Your commission isn’t just a tip for your agent
That commission isn’t just a nice little reward for selling your house, because that house won’t sell itself.
In order to sell your property, your agent will need to answer lots of phone calls, make lots of phone calls, conduct at least one viewing, deal with awkward and charming house-hunters alike. They’ll fend off aggressive developers who think they can get away with an offer of £250,000.
You’ll get some good publicity
Your commission will also fund the expense of a professional photography shoot with, these days, staging advice and maybe even a few props.
You can’t do much in the property market without great photos, so if you think you can save the £300 to £400 involved in taking, editing and uploading photos, you’d better be a professional photographer yourself!
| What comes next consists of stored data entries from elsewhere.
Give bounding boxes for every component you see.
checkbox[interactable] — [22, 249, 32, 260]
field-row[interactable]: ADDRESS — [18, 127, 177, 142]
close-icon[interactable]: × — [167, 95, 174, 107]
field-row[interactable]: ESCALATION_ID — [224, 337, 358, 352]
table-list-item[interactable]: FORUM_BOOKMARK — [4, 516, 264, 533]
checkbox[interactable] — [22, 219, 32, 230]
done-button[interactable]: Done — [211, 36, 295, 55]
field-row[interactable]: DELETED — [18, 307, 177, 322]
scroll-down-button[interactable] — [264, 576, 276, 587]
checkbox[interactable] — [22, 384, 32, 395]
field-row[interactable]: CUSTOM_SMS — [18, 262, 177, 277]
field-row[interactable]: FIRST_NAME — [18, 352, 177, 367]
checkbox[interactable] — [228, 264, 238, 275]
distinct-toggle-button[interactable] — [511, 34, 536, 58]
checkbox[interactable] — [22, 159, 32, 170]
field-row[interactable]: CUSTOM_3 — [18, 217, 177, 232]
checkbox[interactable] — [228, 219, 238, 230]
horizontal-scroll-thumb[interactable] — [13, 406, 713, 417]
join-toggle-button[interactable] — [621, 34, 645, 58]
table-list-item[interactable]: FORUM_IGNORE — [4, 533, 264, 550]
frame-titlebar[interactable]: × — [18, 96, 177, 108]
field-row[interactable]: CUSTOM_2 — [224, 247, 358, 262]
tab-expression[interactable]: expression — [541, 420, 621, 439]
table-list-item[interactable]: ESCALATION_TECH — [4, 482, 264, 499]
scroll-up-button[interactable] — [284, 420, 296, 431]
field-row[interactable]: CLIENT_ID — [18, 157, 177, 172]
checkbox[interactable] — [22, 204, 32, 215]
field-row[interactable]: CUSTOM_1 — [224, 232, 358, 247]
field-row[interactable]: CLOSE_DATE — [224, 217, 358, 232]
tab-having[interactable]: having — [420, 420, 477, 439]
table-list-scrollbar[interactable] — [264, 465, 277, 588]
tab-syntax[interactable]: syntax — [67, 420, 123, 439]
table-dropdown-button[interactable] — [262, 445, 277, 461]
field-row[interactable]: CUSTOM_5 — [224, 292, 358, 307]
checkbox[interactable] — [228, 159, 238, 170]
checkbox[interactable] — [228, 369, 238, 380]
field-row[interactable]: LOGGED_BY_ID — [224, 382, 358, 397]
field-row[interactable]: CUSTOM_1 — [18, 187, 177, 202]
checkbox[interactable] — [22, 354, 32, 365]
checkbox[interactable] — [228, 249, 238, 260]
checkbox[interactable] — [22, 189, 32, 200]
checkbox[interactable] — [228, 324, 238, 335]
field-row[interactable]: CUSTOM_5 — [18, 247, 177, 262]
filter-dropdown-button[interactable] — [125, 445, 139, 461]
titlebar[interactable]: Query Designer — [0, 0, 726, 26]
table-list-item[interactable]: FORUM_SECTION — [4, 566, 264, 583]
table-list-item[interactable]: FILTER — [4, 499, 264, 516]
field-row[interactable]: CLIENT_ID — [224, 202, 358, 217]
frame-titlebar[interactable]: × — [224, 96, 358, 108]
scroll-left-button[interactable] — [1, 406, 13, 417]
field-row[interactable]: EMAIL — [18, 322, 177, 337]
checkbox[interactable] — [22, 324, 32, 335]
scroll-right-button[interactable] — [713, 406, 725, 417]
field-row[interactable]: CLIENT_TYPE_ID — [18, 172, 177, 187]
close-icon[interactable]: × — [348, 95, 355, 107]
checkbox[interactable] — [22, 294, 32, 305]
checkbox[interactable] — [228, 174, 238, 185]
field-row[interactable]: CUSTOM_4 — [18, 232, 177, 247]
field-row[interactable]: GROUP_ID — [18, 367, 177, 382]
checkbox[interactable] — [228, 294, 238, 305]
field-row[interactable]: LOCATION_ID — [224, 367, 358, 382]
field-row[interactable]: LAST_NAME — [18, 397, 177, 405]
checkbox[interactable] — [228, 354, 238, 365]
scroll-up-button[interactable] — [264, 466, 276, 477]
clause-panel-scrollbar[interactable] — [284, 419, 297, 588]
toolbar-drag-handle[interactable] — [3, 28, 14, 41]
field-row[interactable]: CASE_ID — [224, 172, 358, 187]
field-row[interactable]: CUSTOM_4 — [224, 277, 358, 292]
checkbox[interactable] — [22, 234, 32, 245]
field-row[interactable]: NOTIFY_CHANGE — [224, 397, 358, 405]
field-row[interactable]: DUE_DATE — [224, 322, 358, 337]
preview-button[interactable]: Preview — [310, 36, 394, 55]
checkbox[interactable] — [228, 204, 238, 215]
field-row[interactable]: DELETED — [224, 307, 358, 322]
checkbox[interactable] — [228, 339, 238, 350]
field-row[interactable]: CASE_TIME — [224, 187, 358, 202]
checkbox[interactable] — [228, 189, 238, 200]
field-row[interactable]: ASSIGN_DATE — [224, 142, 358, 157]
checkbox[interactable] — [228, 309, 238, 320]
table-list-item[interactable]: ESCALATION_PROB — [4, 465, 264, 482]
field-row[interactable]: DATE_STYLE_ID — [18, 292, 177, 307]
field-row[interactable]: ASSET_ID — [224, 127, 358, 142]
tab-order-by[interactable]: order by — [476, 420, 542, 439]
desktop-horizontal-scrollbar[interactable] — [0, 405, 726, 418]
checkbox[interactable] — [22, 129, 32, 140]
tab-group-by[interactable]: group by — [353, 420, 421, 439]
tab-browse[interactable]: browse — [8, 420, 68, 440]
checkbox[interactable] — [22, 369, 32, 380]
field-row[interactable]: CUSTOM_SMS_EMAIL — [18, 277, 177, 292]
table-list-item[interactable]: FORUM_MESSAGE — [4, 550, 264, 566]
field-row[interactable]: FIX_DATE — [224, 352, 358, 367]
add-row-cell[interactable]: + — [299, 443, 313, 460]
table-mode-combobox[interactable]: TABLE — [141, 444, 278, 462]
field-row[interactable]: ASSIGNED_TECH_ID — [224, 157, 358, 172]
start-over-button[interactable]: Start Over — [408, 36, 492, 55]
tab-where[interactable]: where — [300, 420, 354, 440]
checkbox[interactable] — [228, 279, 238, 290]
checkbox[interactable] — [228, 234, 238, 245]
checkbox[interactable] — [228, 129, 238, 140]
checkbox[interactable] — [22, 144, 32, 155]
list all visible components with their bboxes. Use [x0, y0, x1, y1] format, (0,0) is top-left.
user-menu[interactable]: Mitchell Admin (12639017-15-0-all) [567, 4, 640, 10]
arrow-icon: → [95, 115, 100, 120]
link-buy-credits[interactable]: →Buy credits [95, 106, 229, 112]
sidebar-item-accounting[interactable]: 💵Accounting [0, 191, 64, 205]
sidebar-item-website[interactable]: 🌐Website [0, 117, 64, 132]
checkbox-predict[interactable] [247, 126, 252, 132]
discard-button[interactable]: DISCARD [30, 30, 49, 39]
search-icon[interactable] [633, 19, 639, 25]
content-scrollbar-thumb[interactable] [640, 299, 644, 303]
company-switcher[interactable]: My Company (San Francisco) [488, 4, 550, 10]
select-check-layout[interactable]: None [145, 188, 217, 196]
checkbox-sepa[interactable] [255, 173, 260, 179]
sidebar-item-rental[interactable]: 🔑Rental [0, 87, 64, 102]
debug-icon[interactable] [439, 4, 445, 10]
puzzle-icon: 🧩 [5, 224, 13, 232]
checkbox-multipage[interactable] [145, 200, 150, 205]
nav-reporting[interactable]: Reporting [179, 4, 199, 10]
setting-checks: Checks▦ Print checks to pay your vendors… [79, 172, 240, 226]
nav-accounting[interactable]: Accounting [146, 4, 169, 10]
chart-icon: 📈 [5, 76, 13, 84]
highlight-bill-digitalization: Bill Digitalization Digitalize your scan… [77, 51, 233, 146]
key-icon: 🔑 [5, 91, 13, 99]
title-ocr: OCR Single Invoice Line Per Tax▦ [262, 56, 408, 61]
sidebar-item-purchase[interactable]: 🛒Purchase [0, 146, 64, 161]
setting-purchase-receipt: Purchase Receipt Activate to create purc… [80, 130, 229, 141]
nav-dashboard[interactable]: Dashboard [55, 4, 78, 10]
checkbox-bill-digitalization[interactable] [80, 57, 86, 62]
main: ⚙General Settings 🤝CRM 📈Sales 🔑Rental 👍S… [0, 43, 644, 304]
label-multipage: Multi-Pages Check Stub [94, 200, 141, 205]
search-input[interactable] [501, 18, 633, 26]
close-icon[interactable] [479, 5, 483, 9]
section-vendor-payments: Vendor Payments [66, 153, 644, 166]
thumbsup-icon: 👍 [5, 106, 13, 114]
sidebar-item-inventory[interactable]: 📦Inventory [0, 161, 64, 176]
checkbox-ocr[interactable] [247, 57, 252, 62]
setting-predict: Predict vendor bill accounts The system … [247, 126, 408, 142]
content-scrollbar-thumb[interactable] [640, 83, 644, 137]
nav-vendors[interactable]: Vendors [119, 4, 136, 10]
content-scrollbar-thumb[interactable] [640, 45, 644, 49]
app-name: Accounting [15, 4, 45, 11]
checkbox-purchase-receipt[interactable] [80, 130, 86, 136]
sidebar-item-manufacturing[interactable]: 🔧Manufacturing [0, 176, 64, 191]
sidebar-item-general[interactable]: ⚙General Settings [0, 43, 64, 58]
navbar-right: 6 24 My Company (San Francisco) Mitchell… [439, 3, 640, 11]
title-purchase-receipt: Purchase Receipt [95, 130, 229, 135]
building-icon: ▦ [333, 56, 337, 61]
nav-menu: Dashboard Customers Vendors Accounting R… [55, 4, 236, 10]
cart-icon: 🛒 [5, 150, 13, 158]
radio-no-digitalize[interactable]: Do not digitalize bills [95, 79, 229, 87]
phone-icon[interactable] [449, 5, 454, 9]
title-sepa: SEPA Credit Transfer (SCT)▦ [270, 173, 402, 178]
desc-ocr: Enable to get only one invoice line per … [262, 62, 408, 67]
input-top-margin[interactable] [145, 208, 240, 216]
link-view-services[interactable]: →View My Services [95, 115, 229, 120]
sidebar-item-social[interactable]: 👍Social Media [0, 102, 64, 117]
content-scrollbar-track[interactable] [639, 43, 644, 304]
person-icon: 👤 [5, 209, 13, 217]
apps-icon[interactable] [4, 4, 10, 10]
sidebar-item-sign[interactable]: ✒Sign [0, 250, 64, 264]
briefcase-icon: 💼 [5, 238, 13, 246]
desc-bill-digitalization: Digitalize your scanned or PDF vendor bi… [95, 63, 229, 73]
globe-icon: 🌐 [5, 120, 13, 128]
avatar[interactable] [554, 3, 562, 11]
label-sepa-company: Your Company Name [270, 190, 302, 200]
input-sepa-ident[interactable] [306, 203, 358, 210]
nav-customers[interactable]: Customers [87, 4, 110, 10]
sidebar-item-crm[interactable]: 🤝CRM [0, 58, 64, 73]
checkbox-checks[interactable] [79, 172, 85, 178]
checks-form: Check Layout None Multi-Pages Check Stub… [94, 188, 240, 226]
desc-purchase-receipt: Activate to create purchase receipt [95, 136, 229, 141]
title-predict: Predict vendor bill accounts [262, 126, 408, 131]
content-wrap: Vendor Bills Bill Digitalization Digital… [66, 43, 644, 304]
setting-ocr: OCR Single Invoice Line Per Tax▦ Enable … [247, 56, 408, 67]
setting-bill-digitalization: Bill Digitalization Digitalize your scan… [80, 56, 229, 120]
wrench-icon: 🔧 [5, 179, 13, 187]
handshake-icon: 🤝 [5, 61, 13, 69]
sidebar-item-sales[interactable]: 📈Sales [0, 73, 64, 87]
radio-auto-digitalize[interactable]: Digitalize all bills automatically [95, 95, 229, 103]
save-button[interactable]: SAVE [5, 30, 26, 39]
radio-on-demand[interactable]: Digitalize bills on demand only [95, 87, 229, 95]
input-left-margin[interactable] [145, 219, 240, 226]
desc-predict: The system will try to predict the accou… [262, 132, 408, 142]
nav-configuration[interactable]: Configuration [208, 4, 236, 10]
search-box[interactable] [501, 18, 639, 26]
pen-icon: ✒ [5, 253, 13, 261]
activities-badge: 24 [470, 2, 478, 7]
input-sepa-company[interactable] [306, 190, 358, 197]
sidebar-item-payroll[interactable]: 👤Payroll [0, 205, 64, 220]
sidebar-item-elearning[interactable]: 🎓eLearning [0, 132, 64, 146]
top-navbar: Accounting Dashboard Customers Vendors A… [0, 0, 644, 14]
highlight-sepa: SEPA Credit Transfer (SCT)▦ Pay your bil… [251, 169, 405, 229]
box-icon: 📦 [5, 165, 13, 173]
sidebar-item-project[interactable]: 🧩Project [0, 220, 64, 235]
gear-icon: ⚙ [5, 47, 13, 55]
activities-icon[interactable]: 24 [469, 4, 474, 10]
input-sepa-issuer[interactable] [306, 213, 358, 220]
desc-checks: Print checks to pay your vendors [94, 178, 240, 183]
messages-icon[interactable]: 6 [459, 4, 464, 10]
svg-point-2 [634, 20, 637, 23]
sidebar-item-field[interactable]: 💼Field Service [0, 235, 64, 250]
Then there’s the brochures, which are still very effective, especially if your property is in the window display and it catches the eye of a passer-by. A print run can cost upwards of £200 and if it helps to sell your place, it’s just as worth it as the photos and the phone calls.
You’re paying for the long-run
If your property is on the market for a few months, then there’s going to be a lot of viewings, calls, negotiations and diplomacy in order to find that buyer and walk them through to completion. Your commission will fund either months of attention or a rapid sale at the right price – either way, your estate agent deserves every penny.